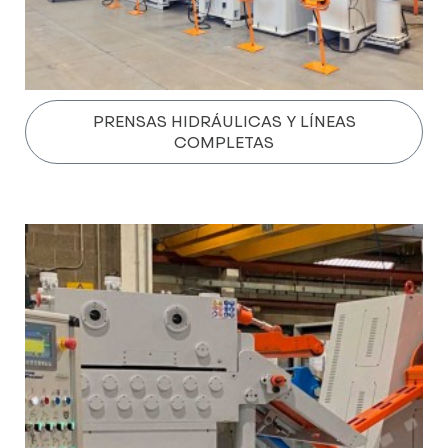
PRENSAS HIDRÁULICAS Y LÍNEAS
COMPLETAS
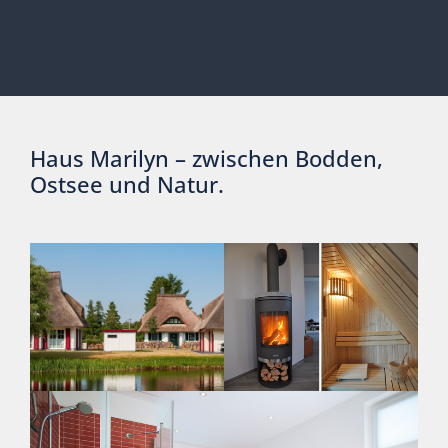
Haus Marilyn – zwischen Bodden,
Ostsee und Natur.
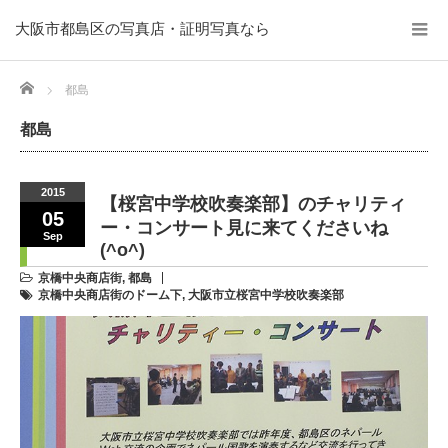
大阪市都島区の写真店・証明写真なら
Home
都島
都島
2015
【桜宮中学校吹奏楽部】のチャリティ
05
ー・コンサート見に来てくださいね
Sep
(^o^)
京橋中央商店街
,
都島
京橋中央商店街のドーム下
,
大阪市立桜宮中学校吹奏楽部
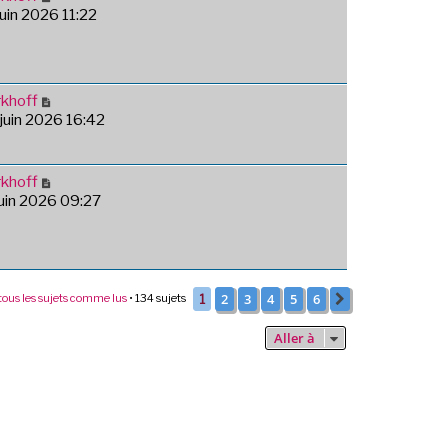
juin 2026 11:22
khoff
 juin 2026 16:42
khoff
 juin 2026 09:27
2
3
4
5
6
tous les sujets comme lus
• 134 sujets
1
Suivante
Aller à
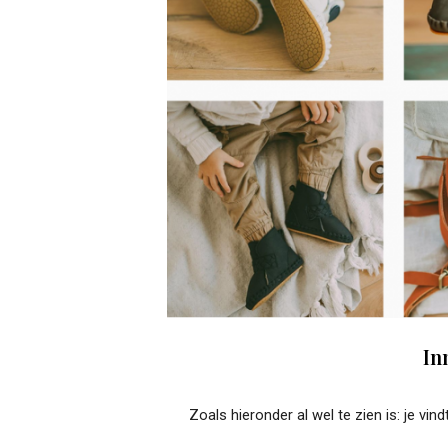
In
Zoals hieronder al wel te zien is: je vi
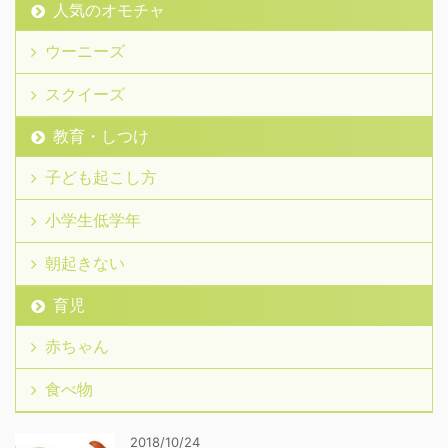
人気のオモチャ
ウーニーズ
スクイーズ
教育・しつけ
子ども起こし方
小学生低学年
朝起きない
育児
赤ちゃん
食べ物
2018/10/24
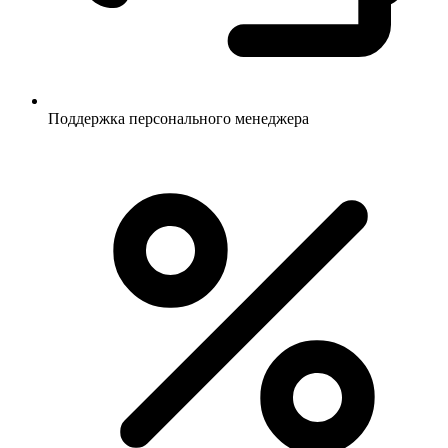
Поддержка персонального менеджера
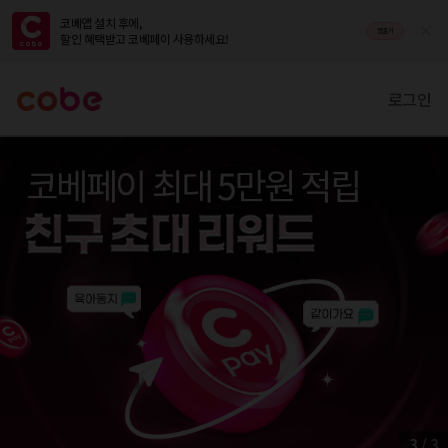
코베앱 설치 후에,

앱열기
할인 혜택받고 코베페이 사용하세요!
로그인
3
/
3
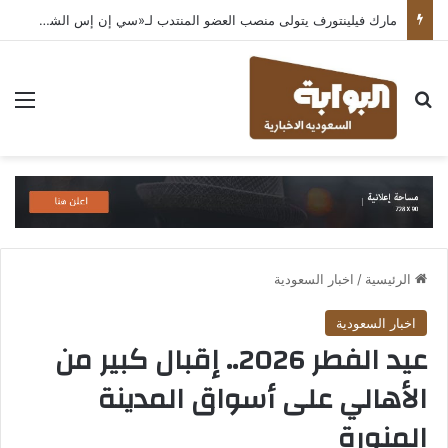
مارك فيلينتورف يتولى منصب العضو المنتدب لـ«سي إن إس الشرق الأوسط» ويشرف على شركات قطاع التكنولوجيا ضمن مجموعة غباش
بحث عن
الق
الرئيسية
/
اخبار السعودية
اخبار السعودية
عيد الفطر 2026.. إقبال كبير من
الأهالي على أسواق المدينة
المنورة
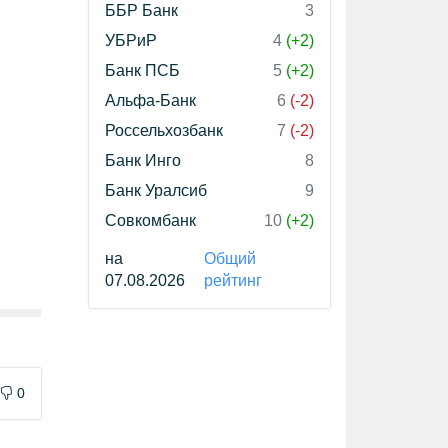
ББР Банк
3
УБРиР
4
(+2)
Банк ПСБ
5
(+2)
Альфа-Банк
6
(-2)
Россельхозбанк
7
(-2)
Банк Инго
8
Банк Уралсиб
9
Совкомбанк
10
(+2)
на
Общий
07.08.2026
рейтинг
0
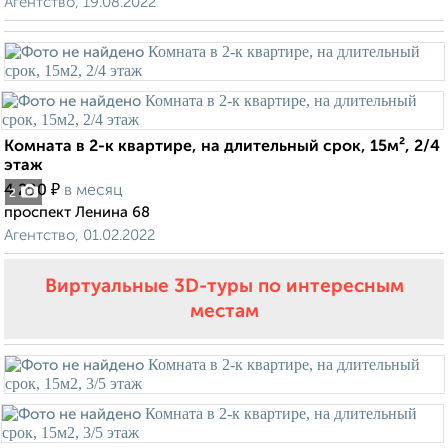
Агентство, 19.08.2022
Комната в 2-к квартире, на длительный срок, 15м², 2/4
этаж
₽
4 200
в месяц
2
проспект Ленина 68
Агентство, 01.02.2022
Виртуальные 3D-туры по интересным
местам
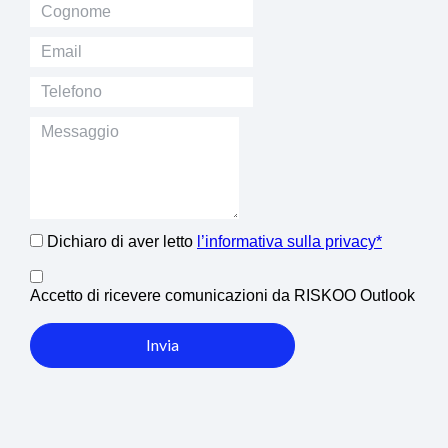
Dichiaro di aver letto
l’informativa sulla privacy*
Accetto di ricevere comunicazioni da RISKOO Outlook
Invia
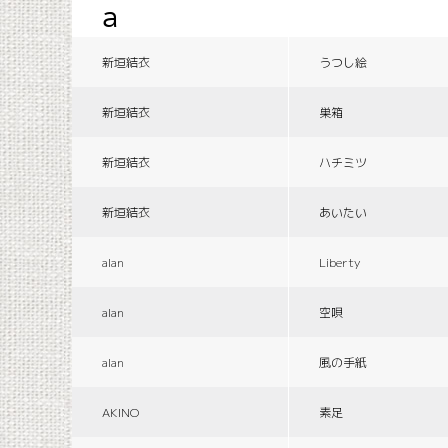
a
新垣結衣
うつし絵
新垣結衣
巣箱
新垣結衣
ハチミツ
新垣結衣
あいたい
alan
Liberty
alan
空唄
alan
風の手紙
AKINO
素足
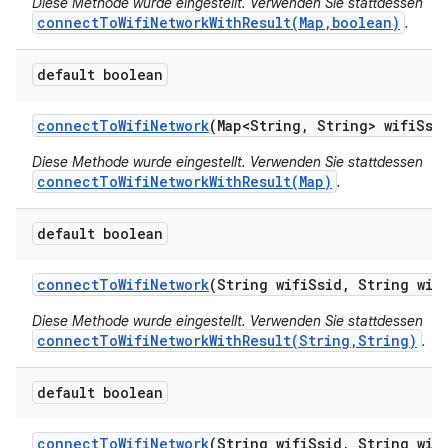
Diese Methode wurde eingestellt. Verwenden Sie stattdessen
connectToWifiNetworkWithResult(Map,boolean)
.
default boolean
connect
To
Wifi
Network
(Map<String
,
String> wifi
Ssi
Diese Methode wurde eingestellt. Verwenden Sie stattdessen
connectToWifiNetworkWithResult(Map)
.
default boolean
connect
To
Wifi
Network
(String wifi
Ssid
,
String wif
Diese Methode wurde eingestellt. Verwenden Sie stattdessen
connectToWifiNetworkWithResult(String,String)
.
default boolean
connect
To
Wifi
Network
(String wifi
Ssid
,
String wif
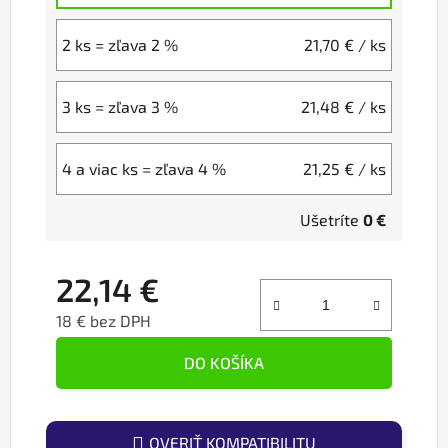
2 ks = zľava 2 %
21,70 €
/ ks
3 ks = zľava 3 %
21,48 €
/ ks
4 a viac ks = zľava 4 %
21,25 €
/ ks
Ušetríte
0 €
22,14 €
18 € bez DPH
Jednotková cena:
DO KOŠÍKA
OVERIŤ KOMPATIBILITU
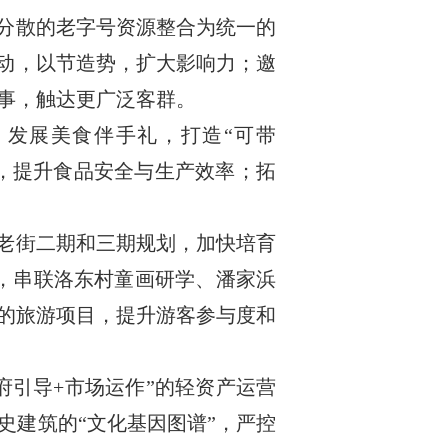
将分散的老字号资源整合为统一的
活动，以节造势，扩大影响力；邀
事，触达更广泛客群。
，发展美食伴手礼，打造“可带
型，提升食品安全与生产效率；拓
塍老街二期和三期规划，加快培育
品，串联洛东村童画研学、潘家浜
的旅游项目，提升游客参与度和
府引导+市场运作”的轻资产运营
史建筑的“文化基因图谱”，严控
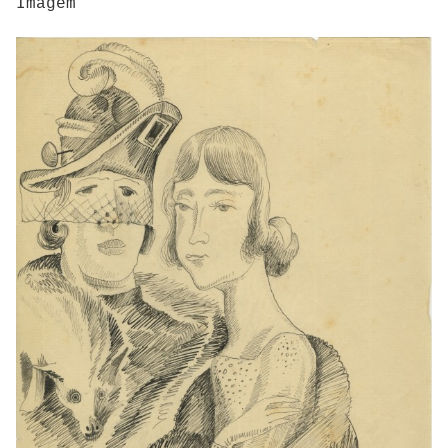
Imagem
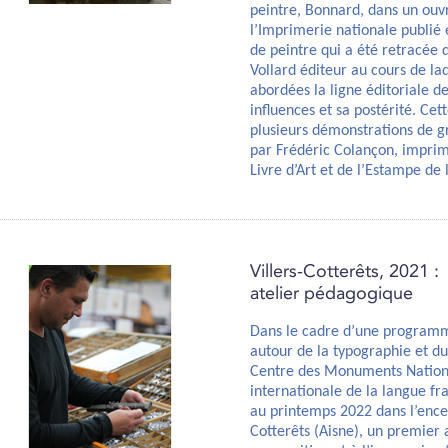
peintre, Bonnard, dans un ouvr
l’Imprimerie nationale publié 
de peintre qui a été retracée 
Vollard éditeur au cours de la
abordées la ligne éditoriale de
influences et sa postérité. Ce
plusieurs démonstrations de g
par Frédéric Colançon, imprime
Livre d’Art et de l’Estampe de
Villers-Cotterêts, 2021 :
atelier pédagogique
Dans le cadre d’une programm
autour de la typographie et du 
Centre des Monuments Nationa
internationale de la langue fr
au printemps 2022 dans l’encei
Cotterêts (Aisne), un premier 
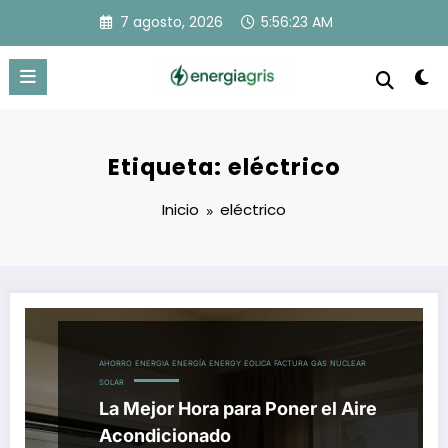
Saltar
7 agosto, 2026
5:56:24 AM
al
contenido
Etiqueta: eléctrico
Inicio
eléctrico
AHORRO
ENERGIA
ENERGÍA
ENERGY
EOLICA
FACTURA
GAS
NUCLEAR
SOLAR
La Mejor Hora para Poner el Aire
Acondicionado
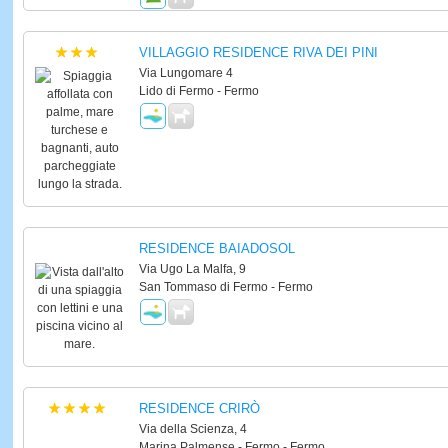
VILLAGGIO RESIDENCE RIVA DEI PINI
Via Lungomare 4
Lido di Fermo - Fermo
RESIDENCE BAIADOSOL
Via Ugo La Malfa, 9
San Tommaso di Fermo - Fermo
RESIDENCE CRIRÒ
Via della Scienza, 4
Marina Palmense - Fermo - Fermo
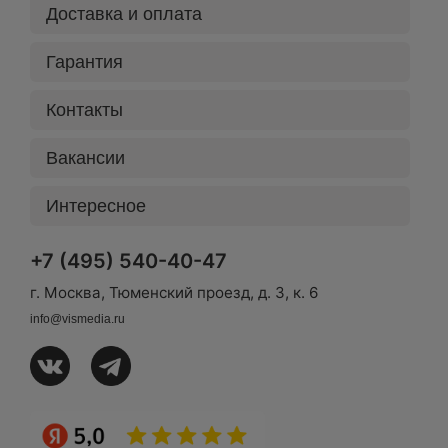
Доставка и оплата
Гарантия
Контакты
Вакансии
Интересное
+7 (495) 540-40-47
г. Москва, Тюменский проезд, д. 3, к. 6
info@vismedia.ru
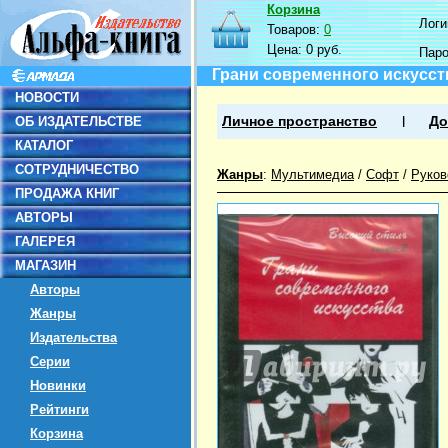
Корзина
Логин
Товаров:
0
Цена:
0 руб.
Пар
Грани современного искусств
НОВОСТИ
ОБ ИЗДАТЕЛЬСТВЕ
Личное пространство
До
КАТАЛОГ
СОТРУДНИЧЕСТВО
Жанры
:
Мультимедиа
/
Софт
/
Руков
ПРОДАЖА КНИГ
АВТОРЫ
ГАЛЕРЕЯ
МАГАЗИН
Авторы
Жанры
Издательства
Серии
Новинки
Рейтинги
Корзина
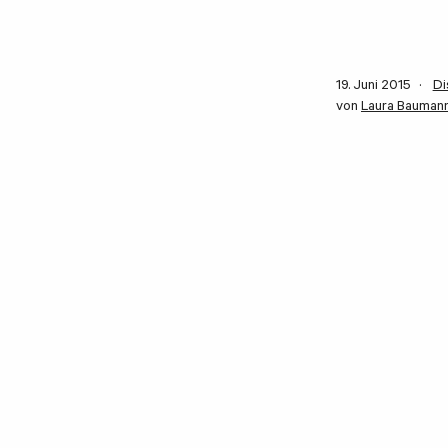
19. Juni 2015
Di
von
Laura Bauman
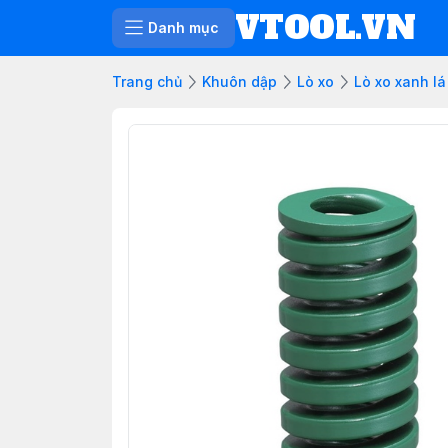
VTOOL.VN
Danh mục
Trang chủ
Khuôn dập
Lò xo
Lò xo xanh lá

● ● ● ● ●

### TASK DETAILS
Check the data for the word "sujets" and pull out the lines that have it.

### SOLUTION FOR THIS PROBLEM
tous les sujets comme lus
• 134 sujets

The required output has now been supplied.